◆ Task requirements
An identical reprint of the entire listing below is expected.

◆ Extracted records

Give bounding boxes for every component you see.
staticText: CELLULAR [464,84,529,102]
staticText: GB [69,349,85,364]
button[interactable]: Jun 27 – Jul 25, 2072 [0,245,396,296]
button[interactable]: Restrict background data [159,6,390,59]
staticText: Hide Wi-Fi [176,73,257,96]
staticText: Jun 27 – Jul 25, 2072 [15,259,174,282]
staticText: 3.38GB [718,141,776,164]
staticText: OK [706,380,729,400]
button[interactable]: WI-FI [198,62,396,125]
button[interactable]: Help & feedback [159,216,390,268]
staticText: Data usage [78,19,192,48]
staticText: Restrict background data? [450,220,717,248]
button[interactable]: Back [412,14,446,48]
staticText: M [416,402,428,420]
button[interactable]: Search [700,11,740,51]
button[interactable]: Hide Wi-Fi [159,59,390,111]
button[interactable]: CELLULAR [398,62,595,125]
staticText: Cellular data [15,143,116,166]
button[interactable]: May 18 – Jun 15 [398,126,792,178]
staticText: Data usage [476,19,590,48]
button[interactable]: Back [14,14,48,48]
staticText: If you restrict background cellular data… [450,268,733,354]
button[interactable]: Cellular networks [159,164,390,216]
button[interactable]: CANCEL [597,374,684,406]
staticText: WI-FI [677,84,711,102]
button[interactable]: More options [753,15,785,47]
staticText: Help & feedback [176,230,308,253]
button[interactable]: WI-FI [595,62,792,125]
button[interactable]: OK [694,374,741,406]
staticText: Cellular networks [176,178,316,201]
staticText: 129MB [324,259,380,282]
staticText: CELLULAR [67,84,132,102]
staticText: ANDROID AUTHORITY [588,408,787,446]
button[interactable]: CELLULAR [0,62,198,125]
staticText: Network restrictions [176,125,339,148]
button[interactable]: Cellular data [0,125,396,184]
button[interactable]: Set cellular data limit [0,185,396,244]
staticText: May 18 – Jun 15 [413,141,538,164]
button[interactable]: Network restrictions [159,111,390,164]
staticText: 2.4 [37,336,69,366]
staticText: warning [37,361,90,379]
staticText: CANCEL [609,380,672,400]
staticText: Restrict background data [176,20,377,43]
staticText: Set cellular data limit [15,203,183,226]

◆ Result of this task
Give bounding boxes for every component you see.
staticText: CELLULAR [464,84,529,102]
staticText: GB [69,349,85,364]
button[interactable]: Jun 27 – Jul 25, 2072 [0,245,396,296]
button[interactable]: Restrict background data [159,6,390,59]
staticText: Hide Wi-Fi [176,73,257,96]
staticText: Jun 27 – Jul 25, 2072 [15,259,174,282]
staticText: 3.38GB [718,141,776,164]
staticText: OK [706,380,729,400]
button[interactable]: WI-FI [198,62,396,125]
button[interactable]: Help & feedback [159,216,390,268]
staticText: Data usage [78,19,192,48]
staticText: Restrict background data? [450,220,717,248]
button[interactable]: Back [412,14,446,48]
staticText: M [416,402,428,420]
button[interactable]: Search [700,11,740,51]
button[interactable]: Hide Wi-Fi [159,59,390,111]
button[interactable]: CELLULAR [398,62,595,125]
staticText: Cellular data [15,143,116,166]
button[interactable]: May 18 – Jun 15 [398,126,792,178]
staticText: Data usage [476,19,590,48]
button[interactable]: Back [14,14,48,48]
staticText: If you restrict background cellular data… [450,268,733,354]
button[interactable]: Cellular networks [159,164,390,216]
button[interactable]: CANCEL [597,374,684,406]
staticText: WI-FI [677,84,711,102]
button[interactable]: More options [753,15,785,47]
staticText: Help & feedback [176,230,308,253]
button[interactable]: WI-FI [595,62,792,125]
button[interactable]: OK [694,374,741,406]
staticText: Cellular networks [176,178,316,201]
staticText: 129MB [324,259,380,282]
staticText: CELLULAR [67,84,132,102]
staticText: ANDROID AUTHORITY [588,408,787,446]
button[interactable]: CELLULAR [0,62,198,125]
staticText: Network restrictions [176,125,339,148]
button[interactable]: Cellular data [0,125,396,184]
button[interactable]: Set cellular data limit [0,185,396,244]
staticText: May 18 – Jun 15 [413,141,538,164]
button[interactable]: Network restrictions [159,111,390,164]
staticText: 2.4 [37,336,69,366]
staticText: warning [37,361,90,379]
staticText: CANCEL [609,380,672,400]
staticText: Restrict background data [176,20,377,43]
staticText: Set cellular data limit [15,203,183,226]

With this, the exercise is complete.